A six-year-old boy, Levi Budd invented a new word and now the campaign to include it in the dictionary has gone viral. Canada's little boy came up with a word, 'levidrome' and since then the internet is rallying to make its usage widespread.
As per Budd, levidrome can be used to describe a word which becomes another word when read from backwards. For example, stressed become desserts when spelt backwards. Similarly, wolf becomes flow and stop becomes pots.
After seeing buzz around levidrome, an editor at Oxford Dictionaries said the word can only enter dictionaries if it is popularly used among masses over a period of time.
In a You Tube video, Budd's father Robert Lucky Budd explained the origin of the word. One day, the young boy noticed 'stop' on a stop sign and read it 'pots' in reverse. The curious boy asked his parents what to call a word which becomes a different word when read backwards. They had no answer. They even searched in the dictionary but didn't find anything.

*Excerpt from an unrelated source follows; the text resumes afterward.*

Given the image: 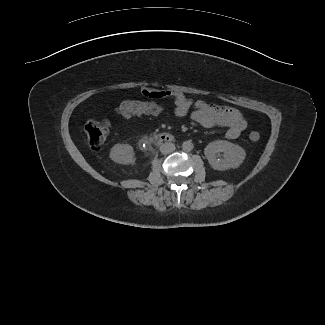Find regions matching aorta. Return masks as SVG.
Returning a JSON list of instances; mask_svg holds the SVG:
<instances>
[{"label":"aorta","instance_id":"obj_1","mask_svg":"<svg viewBox=\"0 0 325 325\" xmlns=\"http://www.w3.org/2000/svg\"><path fill=\"white\" fill-rule=\"evenodd\" d=\"M182 148L184 151L189 152L193 149V143L191 141H185L182 144Z\"/></svg>","mask_w":325,"mask_h":325}]
</instances>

Even Star Trek fame actor William Shatner petitioned Oxford Dictionaries to add the six-year-old boy's word. In a blog post, Oxford Dictionaries wrote, '' Alas, levidrome still needs to demonstrate widespread and sustained use over time before dictionaries can formally add it to its pages, but Shatner, no doubt, helped boost the coinage’s signal.''
Twitterati are now up for a challenge. Have a look
Dearest @OxfordWords I just sent you an email about #Levidromes - a word that when spelled backwards, turns into a different yet valid english word for addition to your dictionary. Please see: https://t.co/5SlvhaMP3U for more info on this new exciting word! ❌⭕️❗️ Bill pic.twitter.com/udcZN7psOG— William Shatner (@WilliamShatner) November 8, 2017
i will post a #levidrome every day so that webster adds it in the dictionary— 🕷 (@vischion) November 26, 2017
Great word, though a tad disappointed that levidrome is not, itself a levidrome... https://t.co/HFhtjDzOvT— Antony Phillipson (@AJPhillipson) November 24, 2017
Levidrome became the first word to be featured on Oxford's Weekly Word Watch. It has also been included in Merrian-Webster's open-source dictionary and Urban Dictionary online.